Soca station needed
Poonka calls for local music to be played 24/7
A veteran player in the local entertainment industry is calling for a radio station to be established that would play only local music.
Wayne Poonka Willock said he wanted more opportunities to be created so that soca, calypso and folk music, among other local genres, could be heard locally and internationally, outside of the annual Crop Over season.
“Imagine [Red Plastic] Bag put out a CD with ten songs and throughout the whole of Crop Over three or four might play and the other six gone by the way side. And if you play one of those in 2015 you would swear it is a new song because people never heard it,” he said.
“We need a radio station that will play our local music all the time. We have enough music on record and in the archive that you don’t have to play the same song twice in a year. We have enough music but will we get there? Will we get the support of the persons with the funds in Barbados to fund a radio station that will have Barbadian music all the time?”

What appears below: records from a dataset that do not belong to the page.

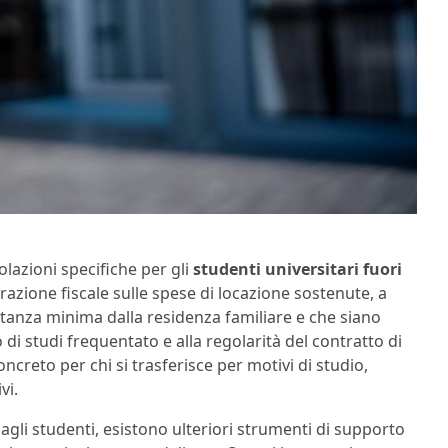
lazioni specifiche per gli
studenti universitari fuori
razione fiscale sulle spese di locazione sostenute, a
distanza minima dalla residenza familiare e che siano
rso di studi frequentato e alla regolarità del contratto di
creto per chi si trasferisce per motivi di studio,
vi.
e agli studenti, esistono ulteriori strumenti di supporto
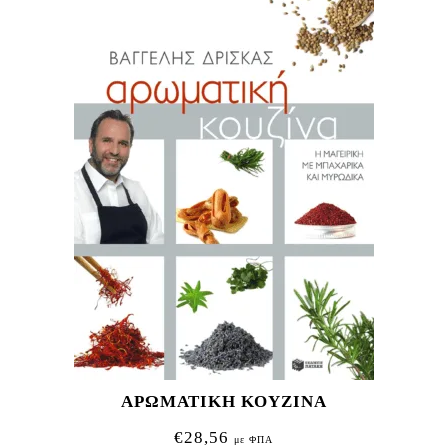
ΑΡΩΜΑΤΙΚΗ ΚΟΥΖΙΝΑ
€
28,56
με ΦΠΑ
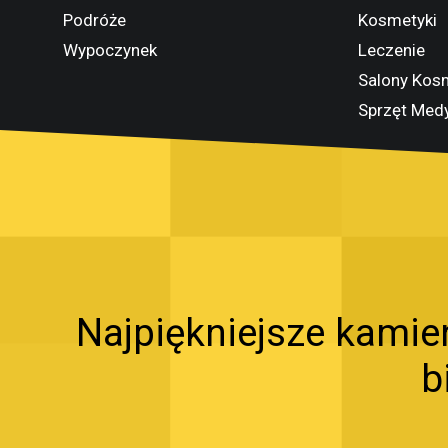
Podróże
Kosmetyki
Wypoczynek
Leczenie
Salony Kos
Sprzęt Med
Najpiękniejsze kamie
b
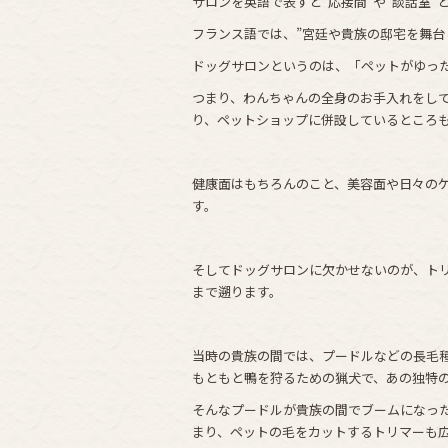
サロンを英語で表すと”応接間”や”談話室”
フランス語では、”宮廷や貴族の邸宅を舞台
ドッグサロンというのは、「ペットがゆっ
つまり、わんちゃんの全身のお手入れをして
り、ペットショップに併設しているところ
健康面はもちろんのこと、美容面や日々の
す。
そしてドッグサロンに欠かせないのが、トリ
まで遡ります。
当時の貴族の間では、プードルなどの長毛
もともと鴨を狩るための猟犬で、あの独特
そんなプードルが貴族の間でブームになっ
まり、ペットの毛をカットするトリマーも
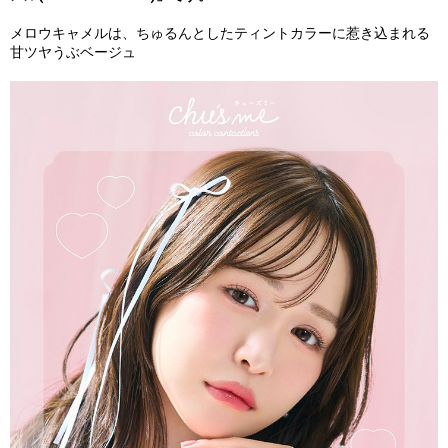
メロウキャメルは、ちゅるんとしたティントカラーに惹き込まれる
甘ツヤうぶベージュ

Speaking during a media conference where the Copyright Society of Composers, Authors and Producers (COSCAP) announced a new project –– Calypso in Berlin –– aimed at giving local calypsonians a chance to penetrate the lucrative German market, Willock suggested that education was also important in the effort to get Barbadians to embrace locally produced music.
Musician Charles Lewis echoed similar sentiments, saying that while there was a market for calypso in Europe, “we first need to believe in what we do”.

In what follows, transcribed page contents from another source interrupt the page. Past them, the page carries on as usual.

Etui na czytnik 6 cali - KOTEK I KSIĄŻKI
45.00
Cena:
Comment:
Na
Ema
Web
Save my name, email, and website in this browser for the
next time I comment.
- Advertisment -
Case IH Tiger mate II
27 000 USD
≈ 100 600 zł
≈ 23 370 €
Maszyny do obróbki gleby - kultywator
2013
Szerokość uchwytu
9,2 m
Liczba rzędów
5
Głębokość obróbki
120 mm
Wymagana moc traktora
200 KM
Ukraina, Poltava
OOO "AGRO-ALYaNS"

“Here in Barbados our music is really seasonal and . . . I don’t think we believe in it enough to export it. Believing in it first and foremost, and playing it could give it . . . the push. It would evolve, giving us probably a little more opportunity to export our music . . . . This goes out to radio stations, it goes out to the people playing it, it goes out to the audience. We need to believe in ourselves,” he said.
Meanwhile COSCAP’s chief executive officer Erica Smith lamented the lack of specialized skills to help develop the music industry into a viable business venture.
She said the requisite talents were somewhat missing, and there were some managers “in theory” but “no publishers”.
“From a business perspective, if we did an inventory we don’t really have many resource people. And many of the persons who do try to undertake this activity, to be honest, really lack the depth of knowledge and network,” Smith noted.
“So there has to be training specifically targeted at that group, and then you need other programmes to target performance skills and then songwriting skills, for example.”